Over the last decade, the misconduct by banks has weighed on global bank profitability and equity positions, with the related costs amounting to over USD 350 billion or 15% of total bank equity.
The misconduct costs hit the banks in the U.S. particularly following the global financial crisis. On the other side, European banks have been more exposed since 2015. There are charges related to sub-prime lending; however, misconduct costs occurred as a result of the violations of the sanctions, money laundering and tax evasion are relatively high in recent years. If no misconduct cost was involved for Euro area banks, their net income could have been one-third higher within the same period.
In this review, ECB analyzed the dataset of the misconduct costs in 8 global banks in the euro area and found that expected equity returns are highly affected by the financial penalties.

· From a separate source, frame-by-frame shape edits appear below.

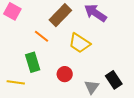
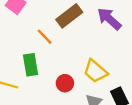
yellow trapezoid: (80, 43) -> (95, 71), moved

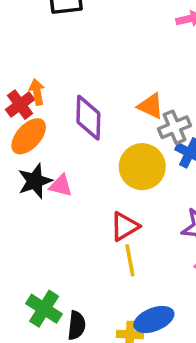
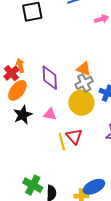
gray cross: (174, 127) -> (84, 83), moved
pink triangle: (61, 186) -> (50, 114), moved
red triangle: (125, 226) -> (74, 136), turned -36
yellow line: (130, 260) -> (62, 142), moved

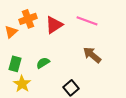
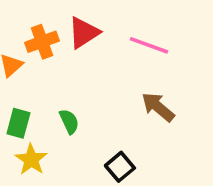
red triangle: (54, 25) -> (84, 33), moved
green semicircle: (43, 63) -> (69, 121), turned 96

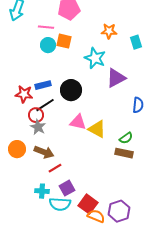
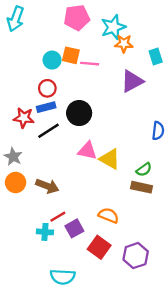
pink line: (46, 27) -> (90, 64), moved
cyan star: (95, 58) -> (113, 27), moved, turned 30
purple triangle: (116, 78) -> (132, 81), moved
red circle: (36, 115) -> (47, 88), moved
gray star: (38, 127) -> (13, 157), moved
red line: (55, 168) -> (58, 217), moved
cyan semicircle: (60, 204) -> (63, 277), moved
orange semicircle: (96, 216) -> (109, 215), moved

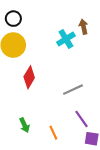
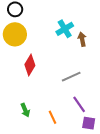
brown arrow: (84, 27) -> (82, 39), moved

Also, it appears that the banks in Europe suffered from misconduct costs more than the banks in the U.S. suffered.
ECB stated that the financial penalties caused by misconduct costs had a major impact on the expected equity returns of the banks operating in the euro area. It was also understood that the investors have more concerns about the penalties given within this period.
In the last part of the review, ECB highlighted the importance of Single Supervisory Mechanism to prevent these cases and further reported that fast investigation and closure of misconduct cases could help the prevention of the loss of goodwill issues, at least some part of it, in these banks.